_Aim of the task_
Each line of the records below that holds "Hisdesat" should be returned.

==== Information provided

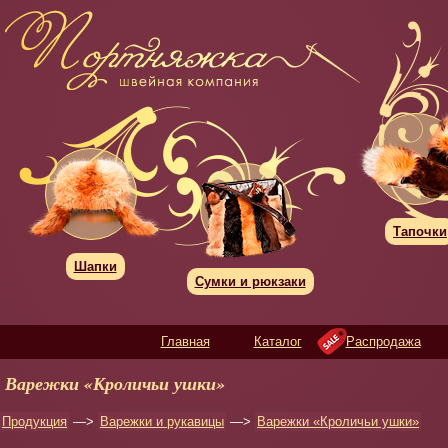
Тапочки
Шапки
Сумки и рюкзаки
Главная
Каталог
Распродажа
Варежки «Кроличьи ушки»
Продукция
—>
Варежки и рукавицы
—>
Варежки «Кроличьи ушки»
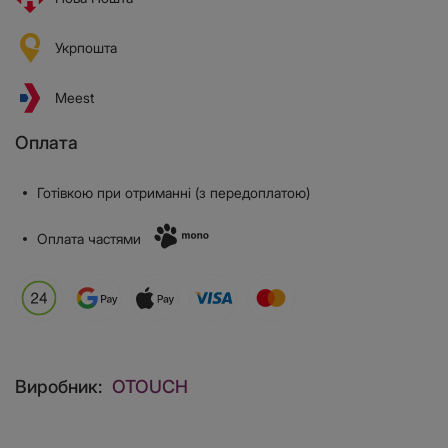
Укрпошта
Meest
Оплата
Готівкою при отриманні (з передоплатою)
Оплата частями
Виробник:
OTOUCH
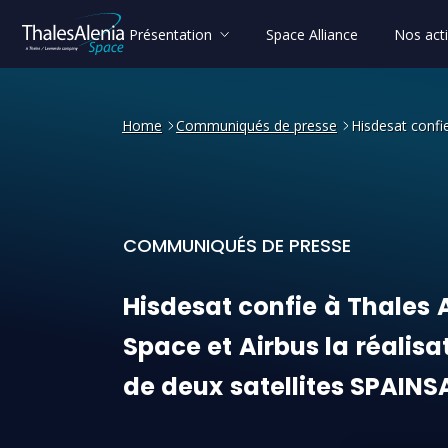
Présentation
Space Alliance
Nos acti
Home
Communiqués de presse
Hisdesat confi
COMMUNIQUÉS DE PRESSE
Hisdesat confie à Thales Al
Hisdesat
confie
à
Thales
Space
et
Airbus
la
réalisa
de
deux
satellites
SPAINS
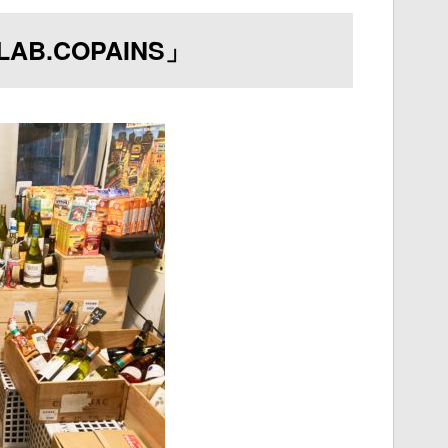
B.COPAINS」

========

_Final answer_
Hisdesat confi
Hisdesat confie à Thales Al
Hisdesat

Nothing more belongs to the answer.